Animal Welfare Practices of Leading Foodservice Providers including Sodexo, Aramark, Compass

NEW YORK, Aug. 23, 2022 /PRNewswire/ — As students return to school around the country, a new guide by The Humane League reveals the poor animal welfare practices of leading foodservice providers like Sodexo that provide dining and catering at educational, governmental, and commercial institutions. To inform consumers and help foodservice clients better align their vendors with their environmental, social, and corporate governance values, this guide examines what foodservice providers are doing to improve the welfare of chickens raised for meat, egg-laying hens, and breeding pigs. The full guide can be viewed at BetterFoodService.com.

"Animal welfare, environmental sustainability, and social responsibility are no longer negotiable for companies or the public—but some foodservice providers are still failing to deliver," said Vicky Bond, President of The Humane League. "As today’s impact-minded students and consumers return to campuses, it’ll become more critical that these lagging providers rise to the challenge or lose their clients. Companies like Sodexo need to make meaningful improvements to the cruel treatment that the animals raised for food within their supply chains are receiving. Consumers and vendors deserve to know how their food is sourced."

A clear majority of Americans care about the humane treatment of animals and would switch to brands with higher welfare, which is evident from ten US states having passed farm animal welfare legislation. As a result, hundreds of companies have begun to make important progress by issuing public commitments to animal welfare in supply chains, including the Better Chicken Commitment to improve the treatment and breeding of chickens raised for meat, 100% cage-free policies to remove egg-laying hens from cruel battery cages, and ending gestation crate confinement of mother pigs. But public progress reporting and the implementation of those policies is crucial—when corporate commitments go unfulfilled, they lose their meaning, deceive consumers, and harm animals.

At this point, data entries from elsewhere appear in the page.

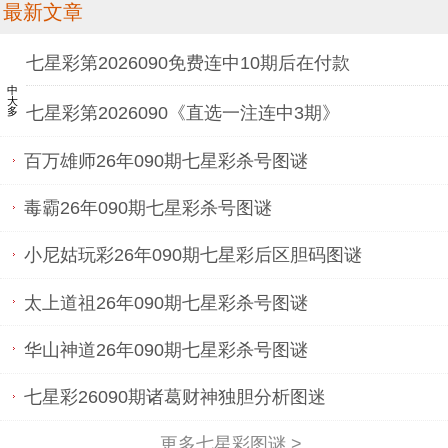
最新文章
七星彩第2026090免费连中10期后在付款
中大多
七星彩第2026090《直选一注连中3期》
百万雄师26年090期七星彩杀号图谜
毒霸26年090期七星彩杀号图谜
小尼姑玩彩26年090期七星彩后区胆码图谜
太上道祖26年090期七星彩杀号图谜
华山神道26年090期七星彩杀号图谜
七星彩26090期诸葛财神独胆分析图迷
更多七星彩图谜 >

With a total market size of $45 billion, and employing more than half a million workers, the US foodservice provider industry is large and growing. As unemployment rates decline, income levels rise, and consumers return to in-person gatherings, food service industry revenue is expected to rise in coming years. With that growth, animal welfare progress must be prioritized.
The full guide can be viewed at BetterFoodService.com. For more information and to take action against these industry practices, visit EndCages.com and StopBoilingBirdsAlive.com.

About The Humane League

The Humane League is a global nonprofit that exists to end the abuse of animals raised for food by influencing the policies of the world’s biggest companies, demanding legislation, and empowering others to take action and leave animals off their plates. Since its founding in 2005, The Humane League has focused on effectively ending the worst abuses in factory farming, securing strong animal welfare commitments from major foodservice providers, restaurants, food manufacturers and hospitality leaders around the world, changing the lives of billions of farm animals suffering every day.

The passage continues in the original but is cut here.